**Available records**
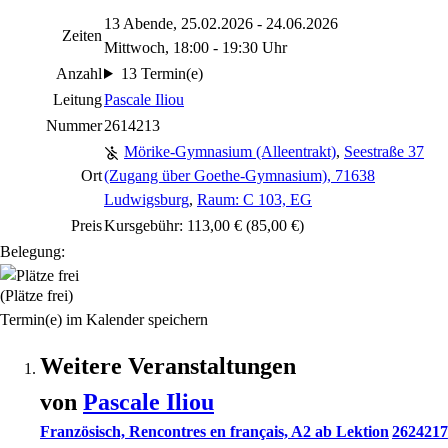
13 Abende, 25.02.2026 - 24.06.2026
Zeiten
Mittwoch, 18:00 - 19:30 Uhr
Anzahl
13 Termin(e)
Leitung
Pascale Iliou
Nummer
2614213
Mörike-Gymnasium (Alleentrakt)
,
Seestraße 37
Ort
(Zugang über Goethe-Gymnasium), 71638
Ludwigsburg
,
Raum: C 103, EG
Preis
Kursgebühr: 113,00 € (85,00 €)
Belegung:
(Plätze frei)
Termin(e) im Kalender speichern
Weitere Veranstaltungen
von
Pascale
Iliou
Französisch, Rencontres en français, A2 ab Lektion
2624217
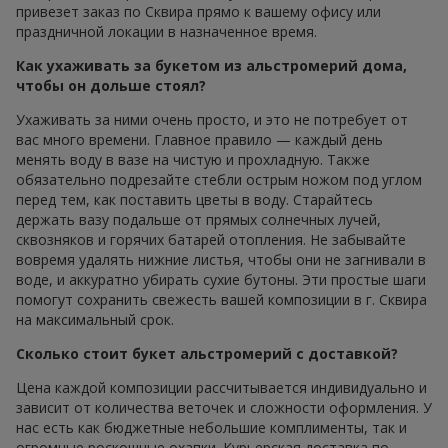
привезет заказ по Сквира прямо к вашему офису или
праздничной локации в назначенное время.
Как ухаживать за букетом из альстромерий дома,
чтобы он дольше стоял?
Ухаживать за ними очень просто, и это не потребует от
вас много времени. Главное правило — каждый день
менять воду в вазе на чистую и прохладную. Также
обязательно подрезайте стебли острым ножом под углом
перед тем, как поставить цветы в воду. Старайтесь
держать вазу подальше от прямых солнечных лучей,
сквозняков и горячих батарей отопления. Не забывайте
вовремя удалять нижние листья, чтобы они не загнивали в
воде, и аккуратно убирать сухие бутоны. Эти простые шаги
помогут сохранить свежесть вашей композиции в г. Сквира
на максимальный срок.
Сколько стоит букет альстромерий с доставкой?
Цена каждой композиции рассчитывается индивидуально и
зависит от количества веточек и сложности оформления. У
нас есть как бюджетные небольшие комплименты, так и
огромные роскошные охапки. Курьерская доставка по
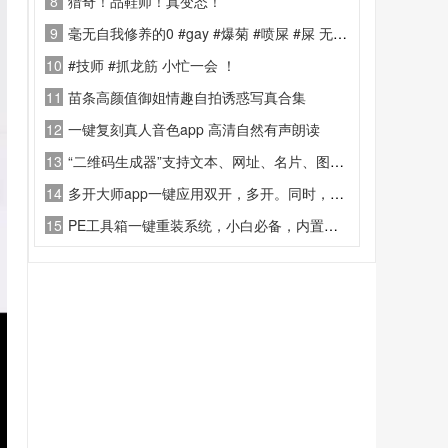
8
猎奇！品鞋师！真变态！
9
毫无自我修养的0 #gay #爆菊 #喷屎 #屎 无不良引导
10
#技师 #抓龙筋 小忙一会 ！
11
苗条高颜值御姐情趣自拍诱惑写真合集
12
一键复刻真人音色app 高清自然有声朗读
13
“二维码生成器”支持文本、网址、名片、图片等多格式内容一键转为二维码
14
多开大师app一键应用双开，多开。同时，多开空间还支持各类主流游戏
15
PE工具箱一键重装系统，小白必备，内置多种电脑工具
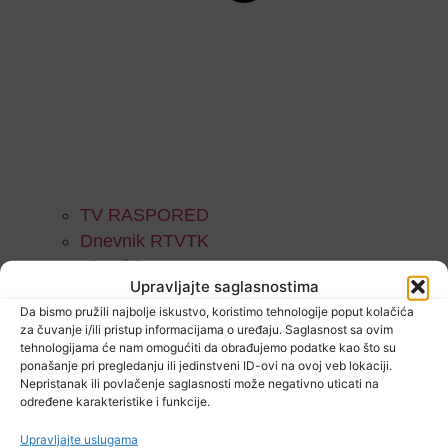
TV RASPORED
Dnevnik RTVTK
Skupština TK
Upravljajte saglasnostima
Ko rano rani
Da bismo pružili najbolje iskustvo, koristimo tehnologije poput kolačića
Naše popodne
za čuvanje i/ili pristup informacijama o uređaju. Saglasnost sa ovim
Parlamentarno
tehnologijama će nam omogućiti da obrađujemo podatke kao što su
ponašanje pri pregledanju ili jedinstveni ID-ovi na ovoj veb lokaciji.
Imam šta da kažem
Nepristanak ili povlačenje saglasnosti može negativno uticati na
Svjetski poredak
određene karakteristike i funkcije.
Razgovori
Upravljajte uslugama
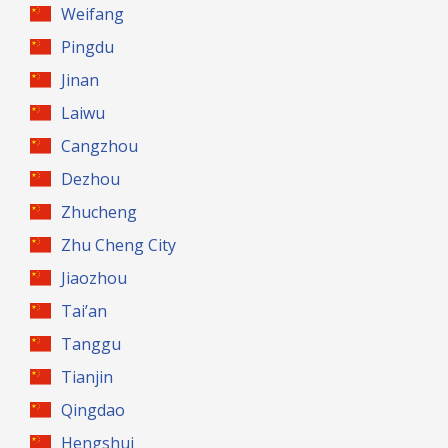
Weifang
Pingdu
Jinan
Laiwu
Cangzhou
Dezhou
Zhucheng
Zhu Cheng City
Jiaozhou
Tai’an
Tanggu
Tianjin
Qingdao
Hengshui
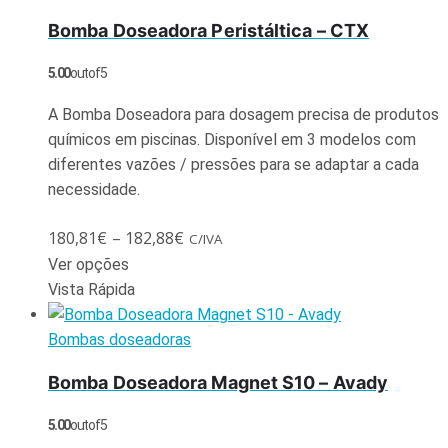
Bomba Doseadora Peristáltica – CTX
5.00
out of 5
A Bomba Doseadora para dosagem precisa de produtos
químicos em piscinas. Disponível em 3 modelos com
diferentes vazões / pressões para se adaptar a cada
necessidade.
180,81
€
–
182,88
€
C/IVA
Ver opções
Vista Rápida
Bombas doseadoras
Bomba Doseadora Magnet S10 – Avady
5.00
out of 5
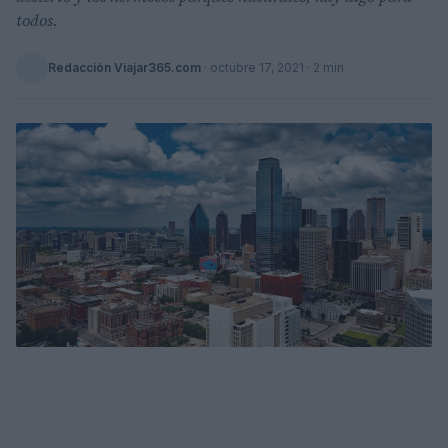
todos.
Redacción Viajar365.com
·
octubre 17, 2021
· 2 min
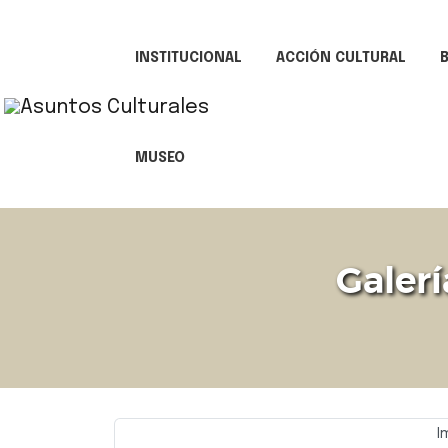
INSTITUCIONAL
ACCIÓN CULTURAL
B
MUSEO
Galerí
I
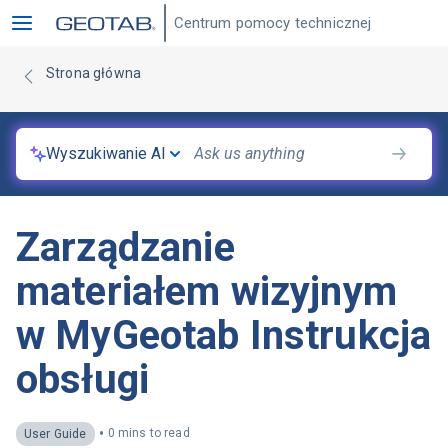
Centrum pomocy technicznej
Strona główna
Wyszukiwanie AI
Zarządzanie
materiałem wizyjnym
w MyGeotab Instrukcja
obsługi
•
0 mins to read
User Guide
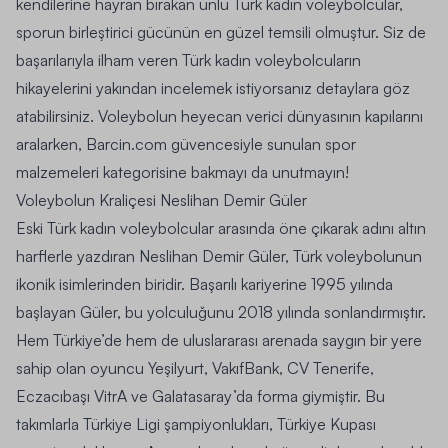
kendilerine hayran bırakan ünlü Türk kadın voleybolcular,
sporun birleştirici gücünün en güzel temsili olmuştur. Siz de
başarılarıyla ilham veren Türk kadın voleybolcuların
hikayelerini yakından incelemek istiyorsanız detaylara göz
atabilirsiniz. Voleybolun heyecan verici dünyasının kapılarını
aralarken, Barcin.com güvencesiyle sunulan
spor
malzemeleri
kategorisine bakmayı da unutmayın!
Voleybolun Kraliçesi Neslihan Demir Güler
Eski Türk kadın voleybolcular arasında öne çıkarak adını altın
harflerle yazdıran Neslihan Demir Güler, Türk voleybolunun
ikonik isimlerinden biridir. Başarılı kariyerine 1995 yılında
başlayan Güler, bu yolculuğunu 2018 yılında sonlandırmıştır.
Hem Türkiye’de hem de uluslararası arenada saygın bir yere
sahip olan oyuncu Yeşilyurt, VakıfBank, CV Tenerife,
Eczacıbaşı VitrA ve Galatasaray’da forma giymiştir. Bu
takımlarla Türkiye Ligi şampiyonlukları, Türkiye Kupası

**The task**
Scan the listing above, and wherever a line holds the word "Gymnasium", copy it.

**Task answer**
Mörike-Gymnasium (Alleentrakt)
(Zugang über Goethe-Gymnasium), 71638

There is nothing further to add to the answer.